Good morning I’m Clinton Griffiths. Hurricane Isaac slams into the U.S. Bringing with it high winds and torrential rains.
RECORD FARM INCOME:
Because drought-impacted crops pushed grain prices to new highs, it appears farm incomes will also reach a new high this year.
Purdue economist Chris Hurt is warning of a Tsunami of red ink in hog industry. He says pork producers are facing losses that could eclipse those of 1998. A time when animals were virtually worthless.
The North Dakota small grain harvest is filling the state's elevators beyond capacity.
Big yields from the wheat fields are forcing elevator managers to stockpile the grain on the ground. Spring wheat harvest has nearly wrapped-up when it's usually just about half. Cliff Naylor from KFYR-TV reports.
With the farm progress show as a back-drop, key commodity groups are pushing lawmakers to make some "progress" with the 2012 Farm Bill. The largest farm show in the country is now underway in Boone, Iowa.
While some states are set to get a drought-busting relief from Isaac, other regions of the country are still struggling with severe dryness. Mike Hoffman joins us again, mike.

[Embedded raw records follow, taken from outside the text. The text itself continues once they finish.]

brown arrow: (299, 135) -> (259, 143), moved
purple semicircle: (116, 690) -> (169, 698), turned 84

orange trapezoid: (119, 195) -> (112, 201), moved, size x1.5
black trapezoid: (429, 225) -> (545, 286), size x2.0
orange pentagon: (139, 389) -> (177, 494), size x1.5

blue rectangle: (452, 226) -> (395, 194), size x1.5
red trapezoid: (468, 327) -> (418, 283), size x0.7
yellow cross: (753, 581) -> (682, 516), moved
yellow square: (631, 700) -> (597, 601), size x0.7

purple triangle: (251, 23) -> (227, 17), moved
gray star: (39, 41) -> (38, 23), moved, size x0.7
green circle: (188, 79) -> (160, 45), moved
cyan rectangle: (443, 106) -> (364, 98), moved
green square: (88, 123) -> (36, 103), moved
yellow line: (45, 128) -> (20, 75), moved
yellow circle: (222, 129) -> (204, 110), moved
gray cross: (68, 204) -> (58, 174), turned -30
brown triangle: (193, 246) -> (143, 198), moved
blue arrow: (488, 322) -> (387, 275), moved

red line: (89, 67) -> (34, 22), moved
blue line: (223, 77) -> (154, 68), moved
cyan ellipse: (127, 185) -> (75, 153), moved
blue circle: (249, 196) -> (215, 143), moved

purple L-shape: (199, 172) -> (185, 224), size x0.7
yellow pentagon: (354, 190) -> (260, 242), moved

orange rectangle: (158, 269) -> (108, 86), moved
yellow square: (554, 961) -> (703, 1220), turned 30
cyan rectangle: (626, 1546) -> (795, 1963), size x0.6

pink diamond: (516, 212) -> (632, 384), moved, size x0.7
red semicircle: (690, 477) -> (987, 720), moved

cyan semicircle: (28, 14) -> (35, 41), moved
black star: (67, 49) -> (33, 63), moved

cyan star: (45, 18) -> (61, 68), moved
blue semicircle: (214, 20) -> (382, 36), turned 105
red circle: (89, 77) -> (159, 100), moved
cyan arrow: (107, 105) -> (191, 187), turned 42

Drought has taken its toll on the livestock industry. From liquidations, to hauling water, to high costs of feed and hay, it’s been a tough couple of years. A new University of Missouri program could help beef producers better recover from this dry stretch. Kent Faddis with the University of Missouri extension tells us how it works and how it can help improve producer’s bottom lines. There's a quality beef by the numbers conference coming up on August 30th. You get more information at www.quality-beef.com.
FOOD AND YOUR FAMILY:
In food and your family, food branded as natural and organic continues to gain momentum in the marketplace. According to market research firm, spins, says retailers in this space have seen double digit sales growth every month throughout 2012. Restaurants looking for new menu items may want to start in the ethnic food aisle.